Glaxo Smith Kline Consumer Health Care Limited (supra), is

not maintainable. When the petitioner failed to file his return, even

a notice was issued to him to file return within 15 days. When no

return was filed and the petitioner remained persistent defaulter,

the Assessing Authority was left with no other option but to

proceed to make best judgment assessment under Section 62 of

the RGST Act, 2017. Therefore, the petitioner cannot complain of

violation of principles of natural justice. The challenge to the

determination under best judgment assessment, based mainly on

factual aspects to the extent of tax liability, is not sustainable in

view of the figure stated in the return which was filed by the

assessee. All these grounds, though available to be raised by

availing the remedy of appeal including extended period of

limitation seeking condonation of delay, the petitioner, for reasons

best known to him, did not avail the remedy.

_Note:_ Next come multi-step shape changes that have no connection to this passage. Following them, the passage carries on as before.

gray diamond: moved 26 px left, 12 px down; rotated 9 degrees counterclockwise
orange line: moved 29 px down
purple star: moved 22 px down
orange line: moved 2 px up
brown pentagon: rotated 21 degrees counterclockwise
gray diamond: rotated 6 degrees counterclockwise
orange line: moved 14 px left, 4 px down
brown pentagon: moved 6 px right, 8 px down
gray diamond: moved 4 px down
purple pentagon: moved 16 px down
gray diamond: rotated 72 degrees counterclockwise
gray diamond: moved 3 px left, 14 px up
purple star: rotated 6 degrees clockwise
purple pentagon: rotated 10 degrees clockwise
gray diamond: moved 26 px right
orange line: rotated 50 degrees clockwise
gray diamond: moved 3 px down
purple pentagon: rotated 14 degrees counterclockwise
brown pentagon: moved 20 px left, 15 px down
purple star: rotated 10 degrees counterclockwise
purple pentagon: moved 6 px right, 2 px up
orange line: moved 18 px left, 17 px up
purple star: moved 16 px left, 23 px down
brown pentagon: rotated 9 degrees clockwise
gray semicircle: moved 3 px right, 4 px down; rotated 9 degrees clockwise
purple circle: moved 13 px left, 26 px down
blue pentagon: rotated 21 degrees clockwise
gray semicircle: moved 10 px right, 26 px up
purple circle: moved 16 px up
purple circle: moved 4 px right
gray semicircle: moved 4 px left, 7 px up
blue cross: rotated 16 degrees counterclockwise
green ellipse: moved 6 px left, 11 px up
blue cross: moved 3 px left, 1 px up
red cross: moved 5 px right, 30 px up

11. Reliance placed by the learned counsel for the petitioner on

the decision of the Madras High Court in the case of Comfort

Shoe Components vs. Assistant Commissioner, Ambur

Vellore (W.P. Nos.34770, 34774 & 34777/2023) decided on

14.12.2023, is of no avail as in view of the decision of Hon'ble

Supreme Court in Glaxo Smith Kline Consumer Health Care

Limited (supra), present petition is not maintainable.

[2024:RJ-JP:11200-DB] (9 of 9) [CW-2430/2024]

12. Therefore, in view of the decision of Hon'ble Supreme Court

in the case of Glaxo Smith Kline Consumer Health Care

Limited (supra), present petition is liable to be dismissed and is

accordingly dismissed.

13. Pending application, if any, also stands dismissed.